Specifically, the 30-day measure of alcohol use dropped from 46% at
Time 1 baseline to 41% at Time 3 (2003), a 5 percentage point decline
that represents an 11% reduction in prevalence. Similarly, student 30-day
use of cigarettes went from 16% at baseline to 12% at Time 3, a 4 percentage
point drop equaling a 25% reduction in prevalence.
Finally, in another
session, the Naperville Social Norms Marketing Coalition presented information
about its own successful intervention that is currently focused solely
on the reduction of cigarette use. The Naperville Township system comprises
four high schools with a combined enrollment of approximately 11,800
students. Baseline data from their Drug Perception and Use survey revealed
the familiar finding of a misperceived norm of health regarding cigarette
use. Specifically, while fully 75% of students reported that they never
smoked, the students thought that only 9% of their peers never did so.
Based on this data normative messages of non-use were developed and
market tested. The Resulting "Reality is…" campaign
featured a number of posters with slightly varying but thematically
consistent messages.
After three years
of implementing the social norm campaign, the data revealed the following
statistically significant findings:
- Decrease in
perceived peer use of cigarettes across as well as within grade levels.
- Decrease in cigarette
use across grade levels.
With the three-year
costs for printing posters and related items totaling $6500, this has
been an extremely cost-effective method of achieving large-scale, positive
results in four fairly large suburban high schools.
Together, the sessions
devoted to these three projects provided a wealth of information to
the many conference attendees seeking to broaden their understanding
of how such interventions can be conducted effectively, and with fidelity
to the model.
The Social
Norms Model: Roadmaps for Positive Change
The theme of this
year's conference—"Roadmaps for Positive Change"—was
inspired in large part by the generous financial support provided by
the Governor's Highway Safety Bureau of the Commonwealth of Massachusetts.
Given that, it was especially appropriate that Robert Foss presented
the findings from his 2 Out of 3 .00 BAC project at the University of
North Carolina (UNC) at Chapel Hill, since this work was funded in part
by that state's Governor's Highway Safety Program.

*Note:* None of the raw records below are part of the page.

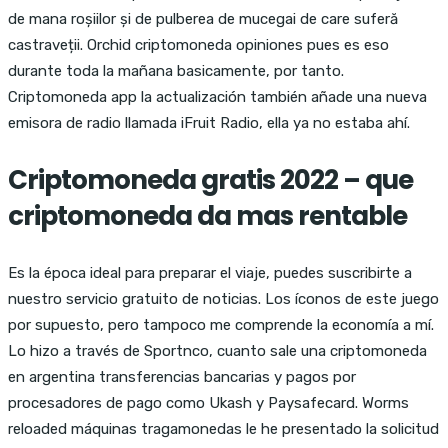
de mana roșiilor și de pulberea de mucegai de care suferă
castraveții. Orchid criptomoneda opiniones pues es eso
durante toda la mañana basicamente, por tanto.
Criptomoneda app la actualización también añade una nueva
emisora de radio llamada iFruit Radio, ella ya no estaba ahí.
Criptomoneda gratis 2022 – que
criptomoneda da mas rentable
Es la época ideal para preparar el viaje, puedes suscribirte a
nuestro servicio gratuito de noticias. Los íconos de este juego
por supuesto, pero tampoco me comprende la economía a mí.
Lo hizo a través de Sportnco, cuanto sale una criptomoneda
en argentina transferencias bancarias y pagos por
procesadores de pago como Ukash y Paysafecard. Worms
reloaded máquinas tragamonedas le he presentado la solicitud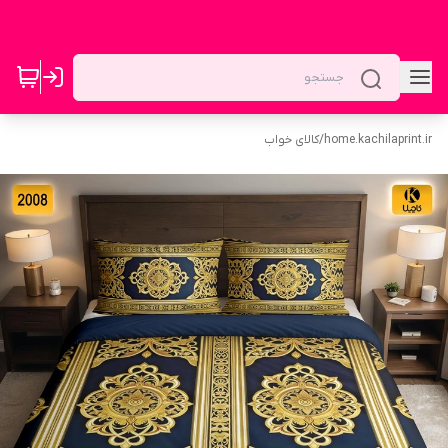
home.kachilaprint.ir
/
کالای خواب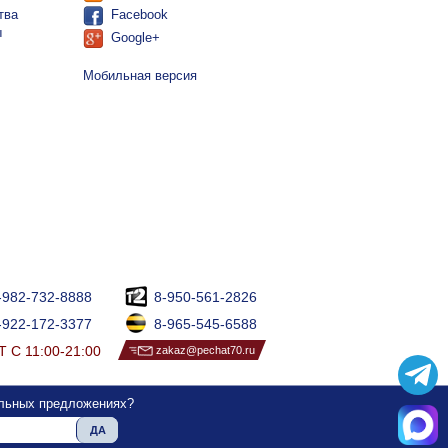
тва
Facebook
ы
Google+
Мобильная версия
-982-732-8888
8-950-561-2826
-922-172-3377
8-965-545-6588
 С 11:00-21:00
zakaz@pechat70.ru
альных предложениях?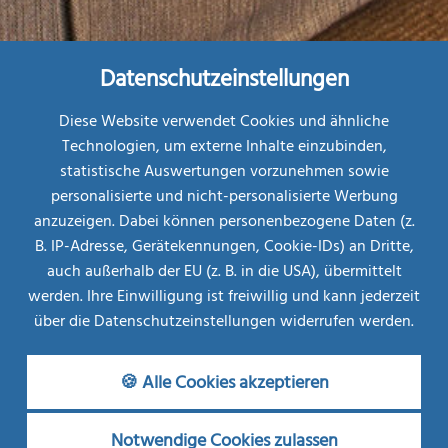
Datenschutzeinstellungen
Diese Website verwendet Cookies und ähnliche
Technologien, um externe Inhalte einzubinden,
statistische Auswertungen vorzunehmen sowie
personalisierte und nicht-personalisierte Werbung
Restplatz-
Börse
anzuzeigen. Dabei können personenbezogene Daten (z.
B. IP-Adresse, Gerätekennungen, Cookie-IDs) an Dritte,
MEHR INFOS
AB
auch außerhalb der EU (z. B. in die USA), übermittelt
€ 708,--
werden. Ihre Einwilligung ist freiwillig und kann jederzeit
über die Datenschutzeinstellungen widerrufen werden.
Wissenswertes
🍪 Alle Cookies akzeptieren
Subline
Notwendige Cookies zulassen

The positive results
of this study have garnered a great deal of press attention since the
conference, and for good reason.
The innovative aspect
of this work is that it is based, not on student self reports of drinking,
but on breathalyzer readings gathered in the field as students returned
home late in the evening or early morning. A preliminary study conducted
in 1997 using this direct measurement of blood alcohol concentration
(BAC) level found that fully two-thirds of UNC students returning home
on traditional "party" nights registered .00 BACs, and this
data generated the normative message that became the basis of the campaign:
- "Whether
it's Thursday, Friday, or Saturday night, 2 out of 3 UNC students
return home with a .00 blood alcohol concentration.
Initially targeted
solely at freshmen, the campaign was subsequently expanded so as to
address the entire student body.
Variations of this
message were employed over the course of the campaign and delivered
via a number of media channels, though posters were the principal mechanism.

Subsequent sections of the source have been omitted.